Monday, August 08, 2005

Girls Next Door

Right now, since it's Monday night, I'm at Degeneration, Patrick's party at Scenic, getting wasted and dancing my pants off and ingesting all manner of household substances through all kinds of orifices. I'm certainly not at home, watching The Girls Next Door, the new reality show about the Playboy "girlfriends" - Playmate-hopefuls who live in the Playboy mansion and act as concubines to Hugh Hefner. I'm pretty sure I overheard someone saying that it seems like there are currently three such girlfriends, though at the start of the season there were seven, all of whom say they are "dating" the Hef.
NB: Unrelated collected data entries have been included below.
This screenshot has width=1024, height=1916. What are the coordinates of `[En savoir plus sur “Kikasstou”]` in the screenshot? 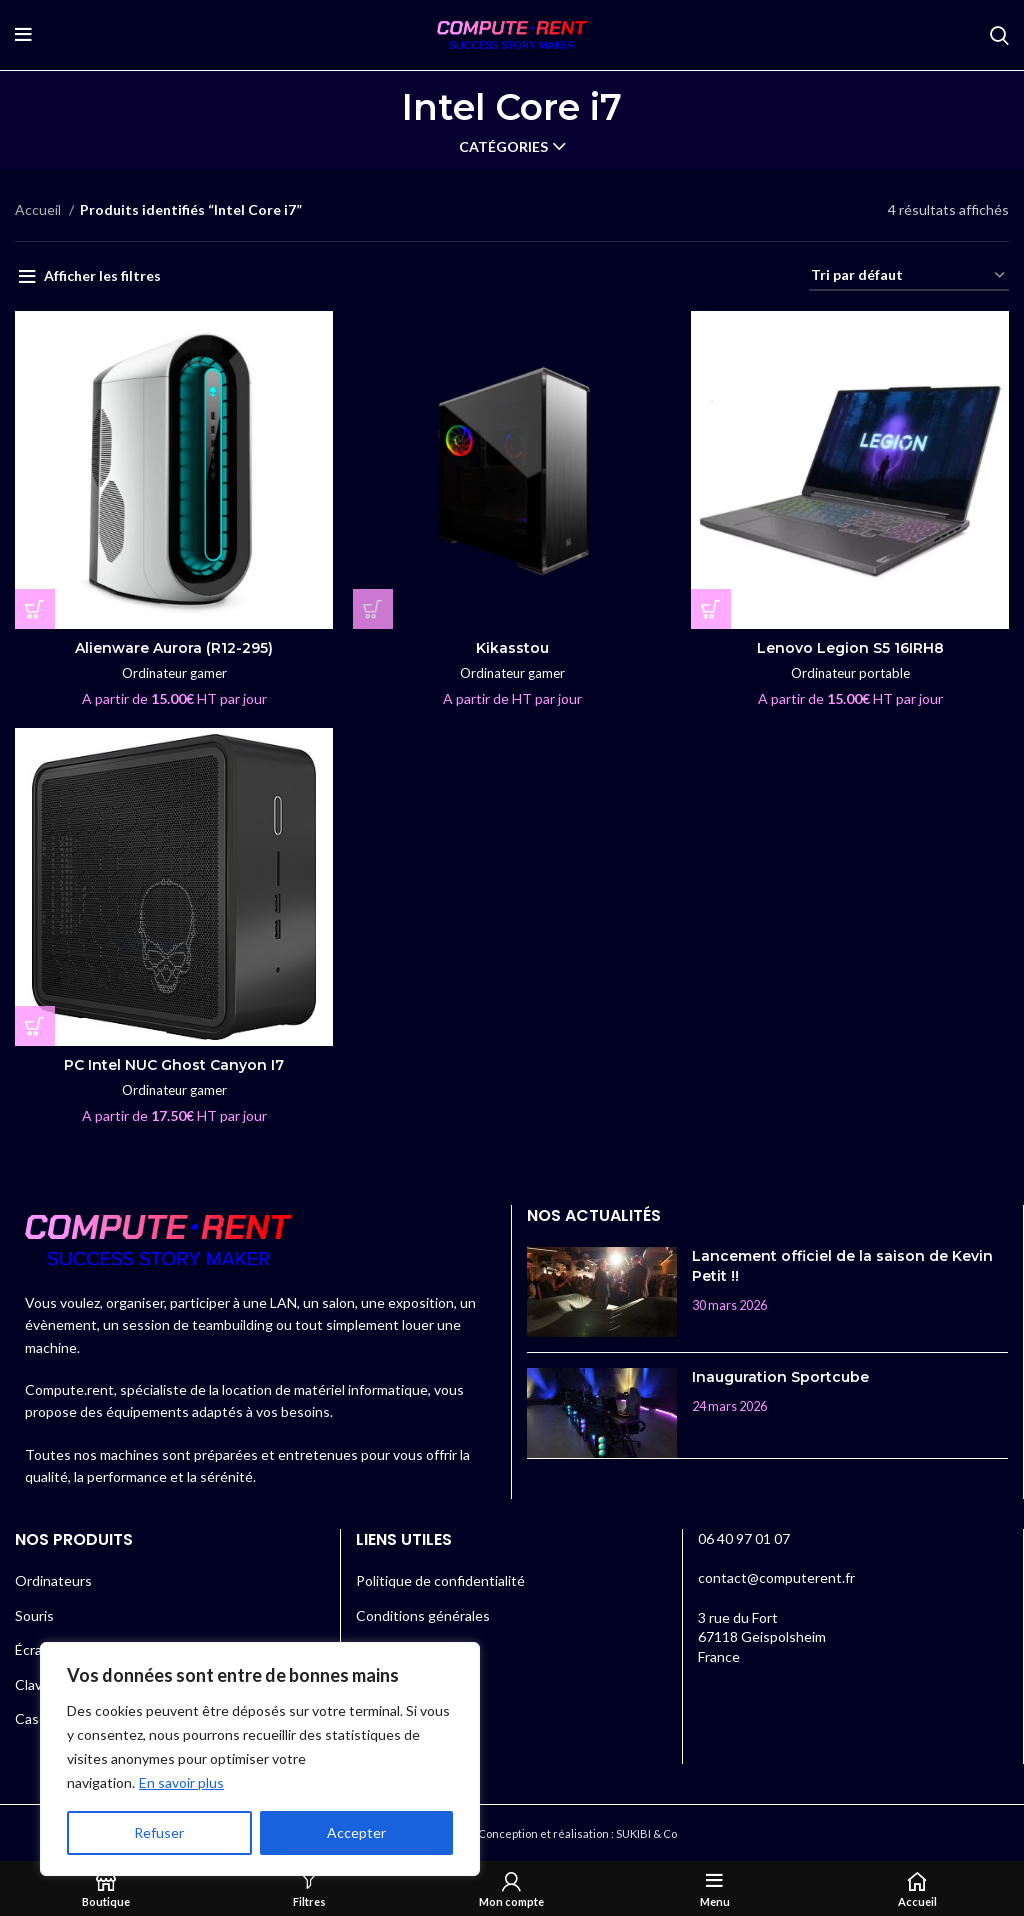 It's located at (373, 609).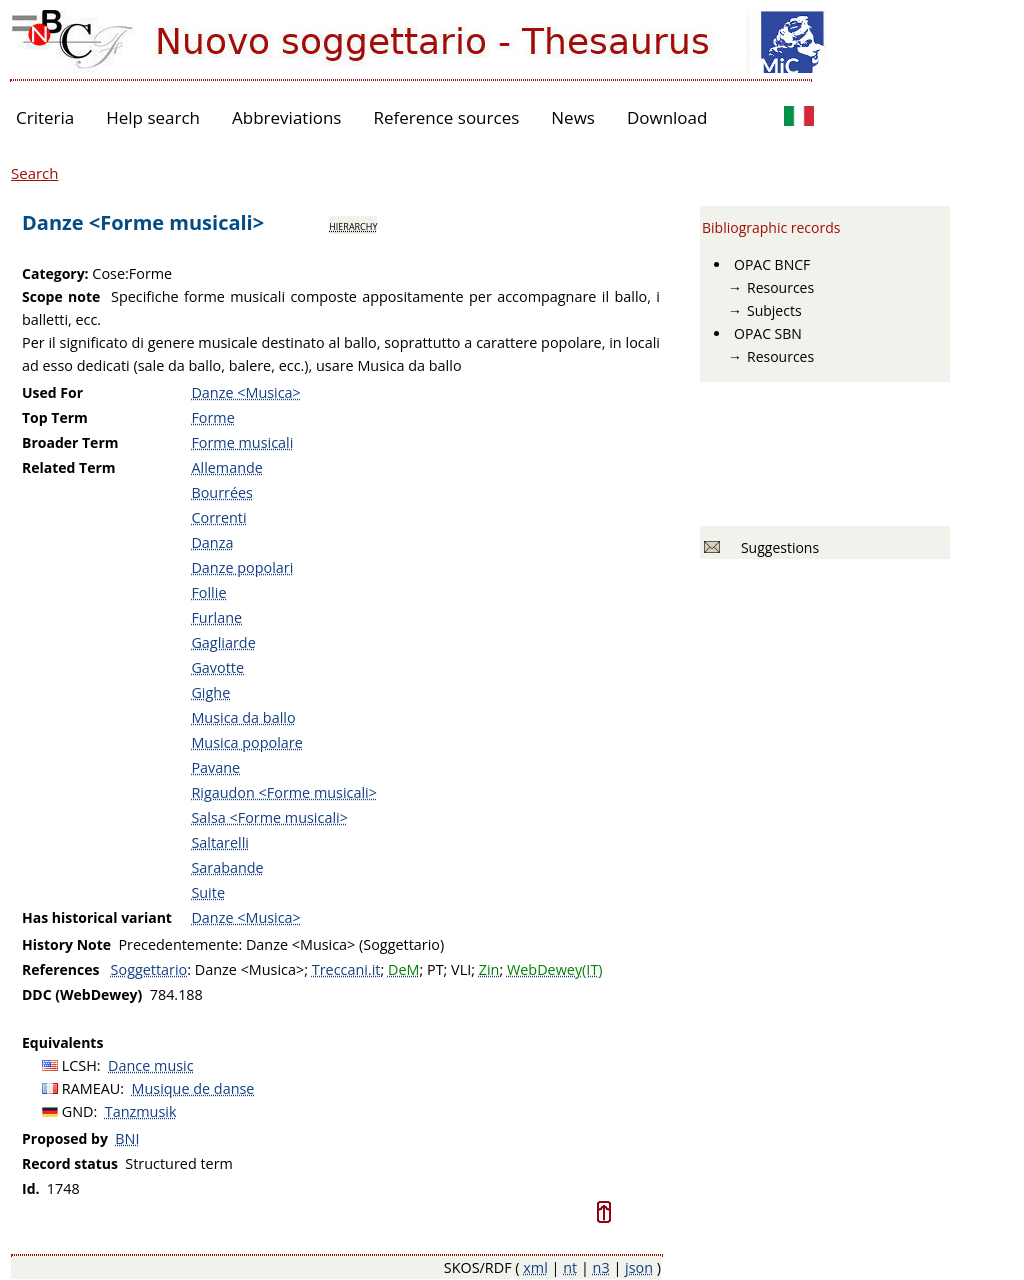  Describe the element at coordinates (153, 117) in the screenshot. I see `Help search` at that location.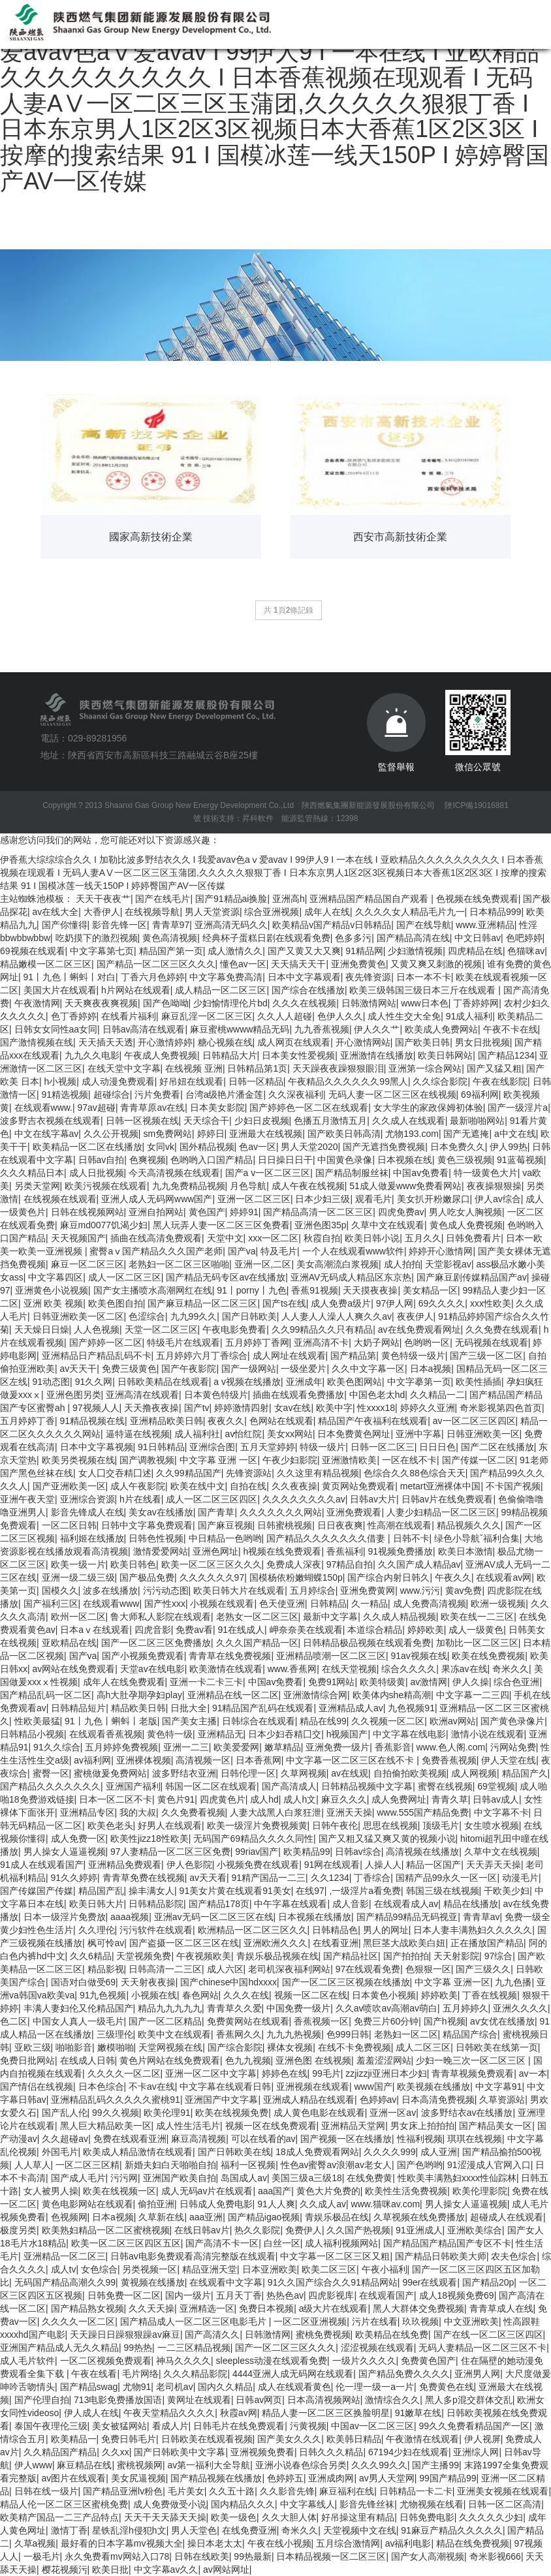  I want to click on a级大片在线观看, so click(333, 2308).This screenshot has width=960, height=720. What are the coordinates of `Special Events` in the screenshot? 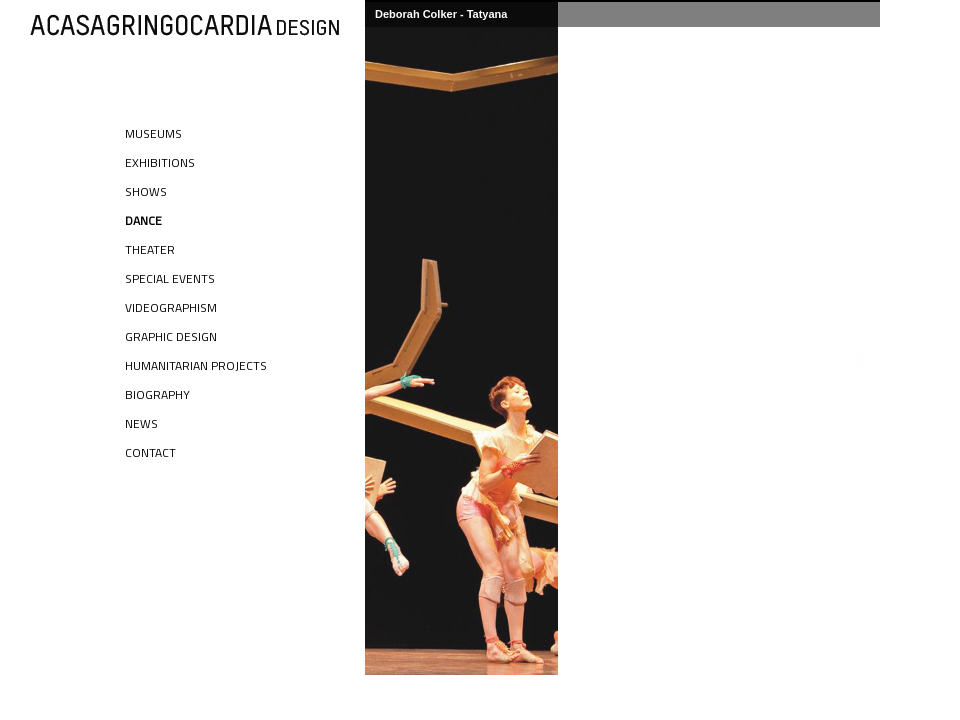 It's located at (170, 278).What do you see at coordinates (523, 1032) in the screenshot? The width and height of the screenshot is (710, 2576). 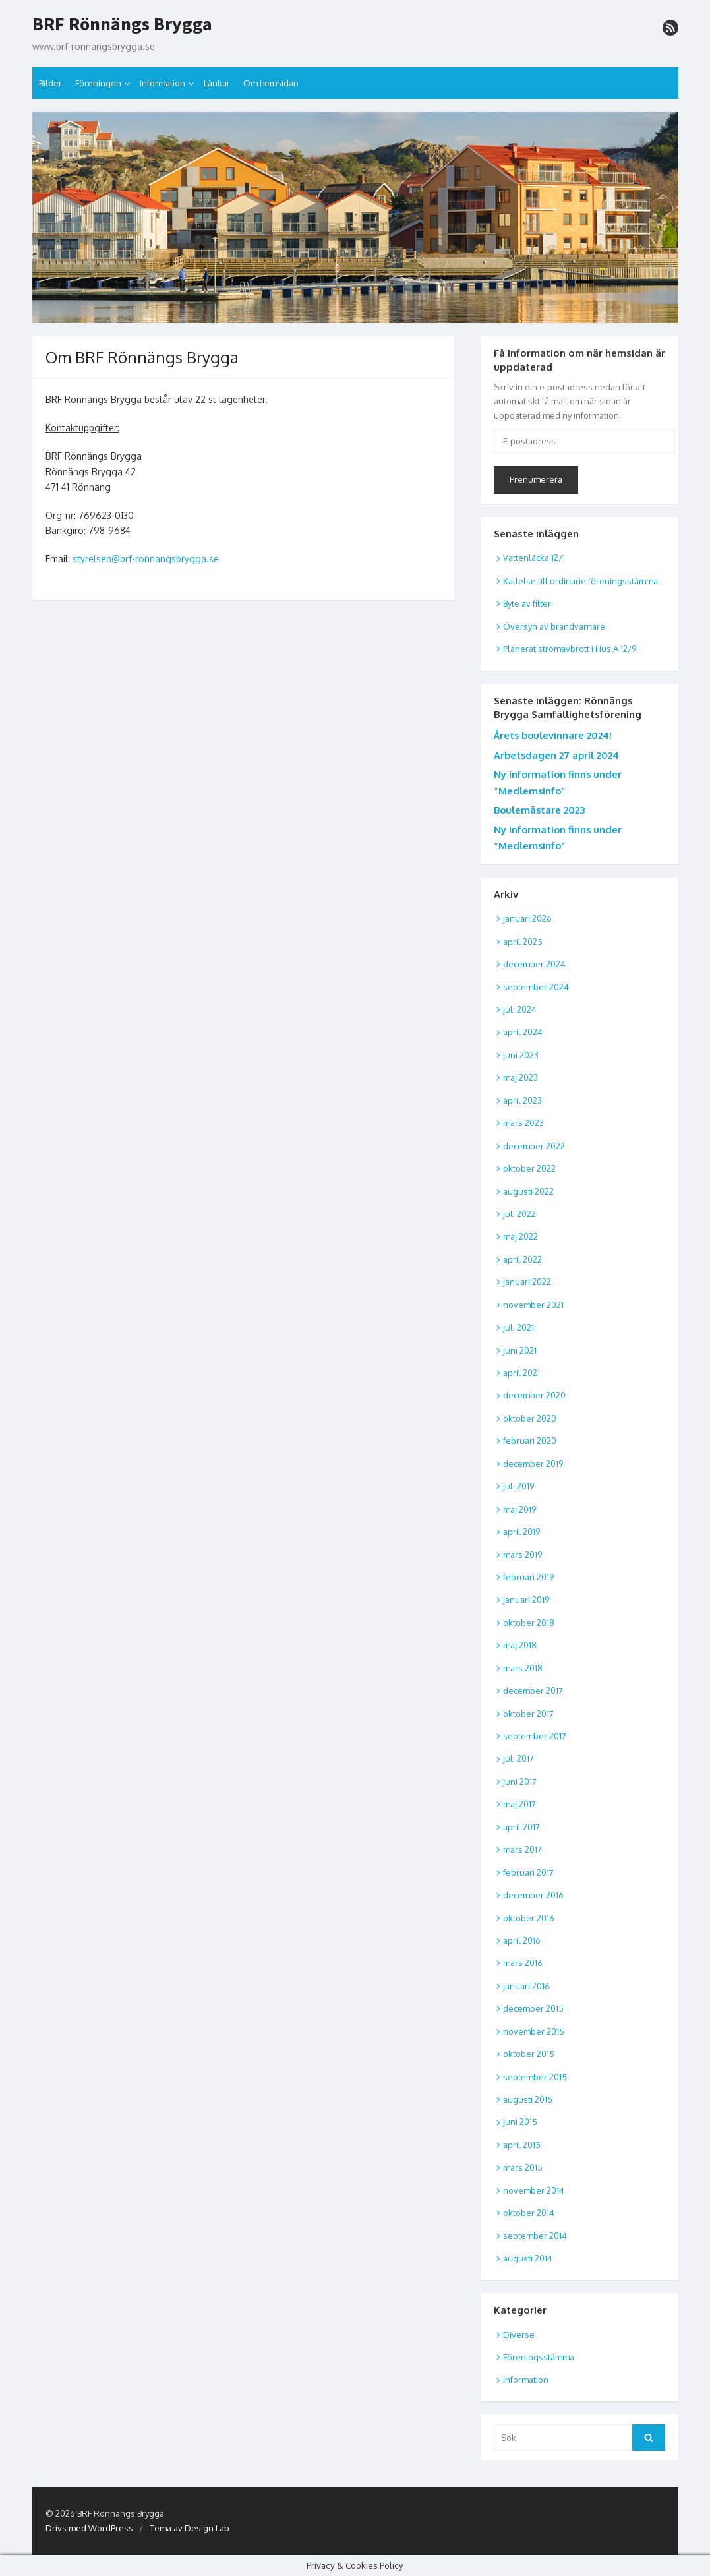 I see `april 2024` at bounding box center [523, 1032].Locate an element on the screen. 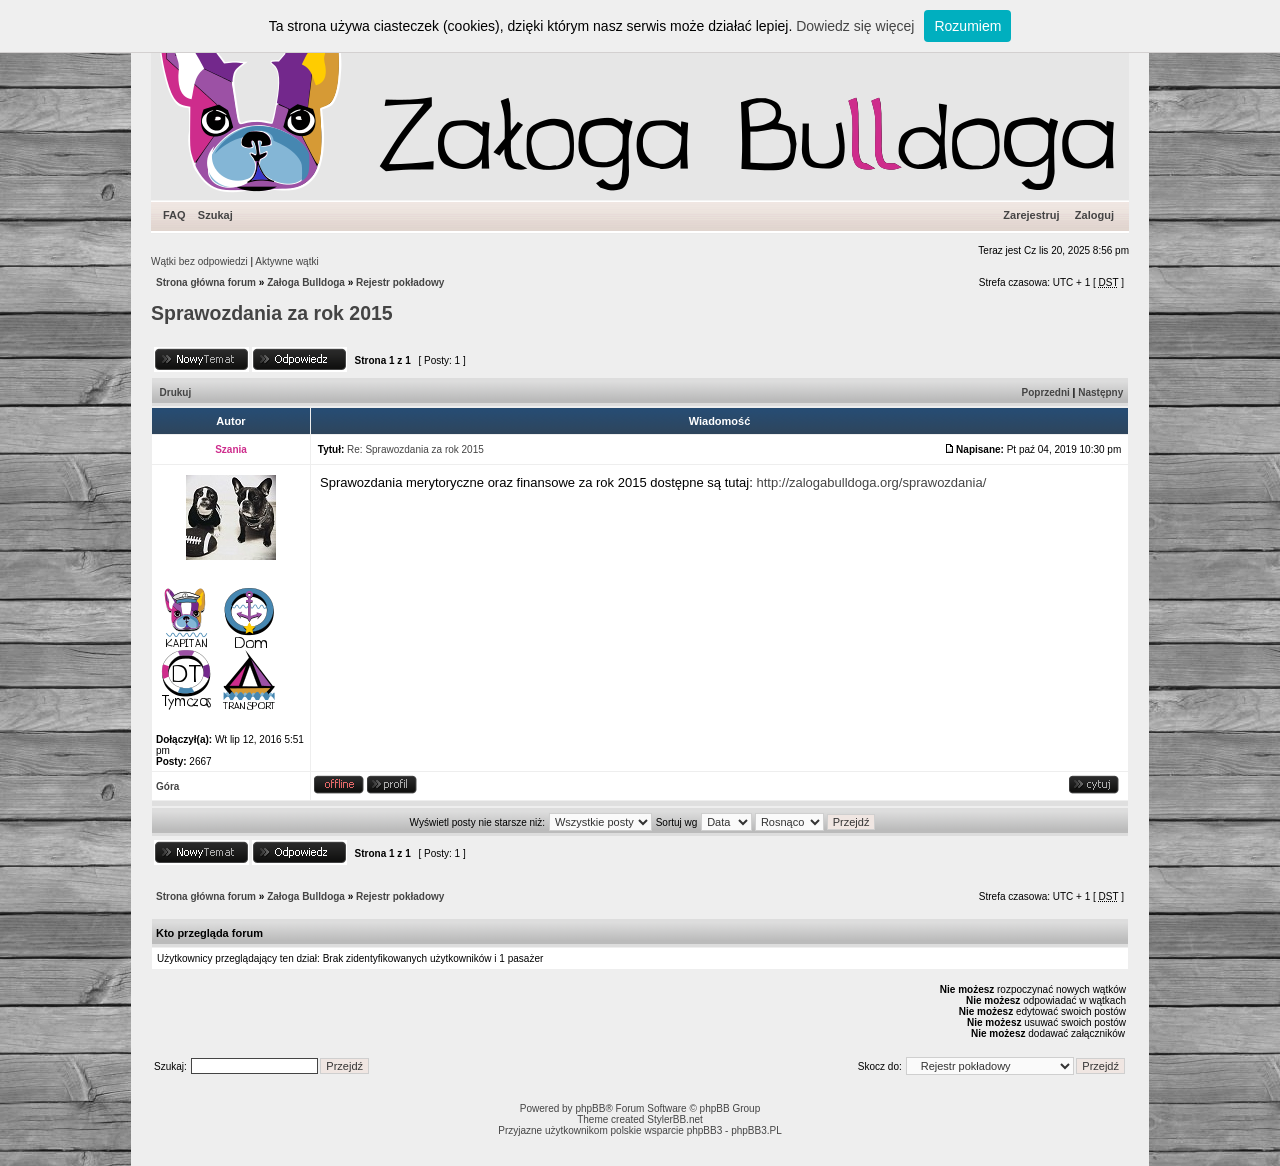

There is clear competition between new girlfriends and old ones. The dynamics are as follows (from right): 25-year-old Holly Madison, a 50's style blonde bombshell, similar to Barbara Bel Geddes from Vertigo, who's clearly the smartest and most ambitious of the girlfriends. Then there's 31-year-old Bridget, a singularly despicable character who is simultaneously cheerful, catty, jealous, ambitious, and perfectly idiotic. And then there's Kendra, who it seems is Hef's newest and favorite girlfriend, and no wonder: she's new, 20 years old, athletic, and has a certain air of nonchalance, as though she just expects good things to happen to her and they do. The dynamic in the house is layered, complicated, and competitive, and all centered around the oft-absent, mythic figure of Hugh Hefner. The whole thing reminds me of the Yimou Zhang film Raise the Red Lantern, an historical epic about concubines in feudal China. Who woulda thunk.

That's a nice, pithy observation - until you remember how that movie ended. Hmm.

But I'm not even thinking about that, because I'm at Scenic. Drinking. There's no way I'm watching Aqua Teen or anything like that. Noooo way.